Bei Straßen wie der L 112 handelt es sich dabei um das Land Schleswig-Holstein. Warum übernimmt die Kieler Landesregierung nicht die Finanzierung? Frank Nägele, Staatssekretär im Verkehrsministerium, sagt dazu: „Bisher werden die blauen Reflektoren nicht vom Straßenbaulastträger bezahlt.“ Es laufe aber eine auf fünf Jahre angelegte Studie mit dem Titel „Wildunfälle vermeiden“, die noch nicht abgeschlossen sei. Die vorläufigen Ergebnisse dieser Studie bestätigten jedoch, wie die Studie der Jäger und des ADAC, eine „positive Wirkung der blauen Reflektoren“. Details müssten noch untersucht werden.

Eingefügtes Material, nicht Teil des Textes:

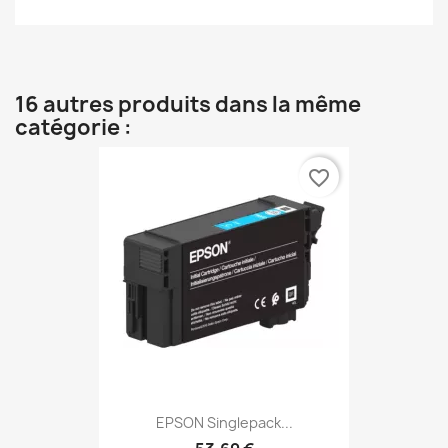
16 autres produits dans la même
catégorie :
favorite_border
EPSON Singlepack...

Einstweilen gelte, so Staatssekretär Nägele: „Der Verkehrssicherungspflicht des Straßenbaulastträgers ist mit dem Warnhinweis ‚Wildwechsel‘ Genüge getan.“

Die Jäger im Hegering halten das Schild, das Autofahrer oft ignorieren, nicht für ausreichend. Sie hoffen weiterhin auf einen oder mehrere Sponsoren, die helfen, flächendeckend die Reflektoren anzubringen. Philip Alsen: „Das wäre dann vielleicht auch ein Modell für den restlichen Kreis.“

Er betont auch, dass es dabei nicht nur um den Schutz der Autofahrer, sondern auch um den Tierschutz geht. Besonders schlimm seien für die Tiere jene Unfälle, die für die Autofahrer glimpflich ausgehen. Alsen: „Rehe erleiden bei Autounfällen fast immer Knochenbrüche und innere Verletzungen, selbst wenn das Auto sie nur touchiert hat.“ Im Adrenalin-Schock springe ein Reh oft noch davon, verblute aber später meistens innerlich, verhungere oder verdurste. Ein qualvoller Tod.

Autofahrer haben letztlich wenig Möglichkeiten, Wildunfälle zu vermeiden. Experten raten, im Falle eines Falles das Tempo zu reduzieren, aber die Spur zu halten. „Bei abrupten Ausweichmanövern ist die Gefahr groß, die Kontrolle über das Fahrzeug zu verlieren“, sagt Hans-Joachim Koch, Schadensexperte bei der HDI-Versicherung. Die „kontrollierte Kollision mit dem Wildtier“ sei in den allermeisten Fällen die weniger gefährliche Option.